Inborn errors of metabolism in adults

We present a simplified classification of treatable inborn errors of metabolism (IEM) in three groups with a special focus on those disorders observed at adult age. Group 1 includes inborn errors (IE) of intermediary metabolism which give rise to an acute or chronic intoxication. It encompasses aminoacidopathies, organic acidurias (OA), urea cycle disorders (UCD), sugar intolerances, metal storage disorders and porphyrias. Clinical expression can be acute, systemic or involves a specific organ, it can strike in the neonatal period or later and intermittently from infancy to late adulthood. Most of these disorders are treatable and require the emergency removal of the toxin by special diets, extracorporeal procedures, cleansing drugs or vitamins.
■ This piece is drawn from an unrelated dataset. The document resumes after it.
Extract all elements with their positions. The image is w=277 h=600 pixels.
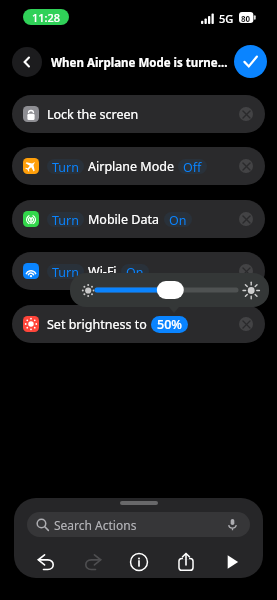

Group 2 includes IE of intermediary metabolism which affect the cytoplasmic and mitochondrial energetic processes. Cytoplasmic defects encompass those affecting glycolysis, glycogenosis, gluconeogenesis, creatine and pentose phosphate pathways; the latter are untreatable. Mitochondrial defects include respiratory chain disorders, Krebs cycle and pyruvate oxidation defects, mostly untreatable, and disorders of fatty acid oxidation and ketone bodies that are treatable. Group 3 involves cellular organelles and include lysosomal, peroxisomal, glycosylation, and cholesterol synthesis defects. Among these, some lysosomal disorders can be efficiently treated by enzyme replacement or substrate reduction therapies. Physicians can be faced with the possibility of a treatable IE in emergency, either in the neonatal period or late in infancy to adulthood, or as chronic and progressive symptoms, general (failure to thrive), neurological, or specific for various organs or systems. These symptoms and the simplified classification of IEM are summarized in seven tables.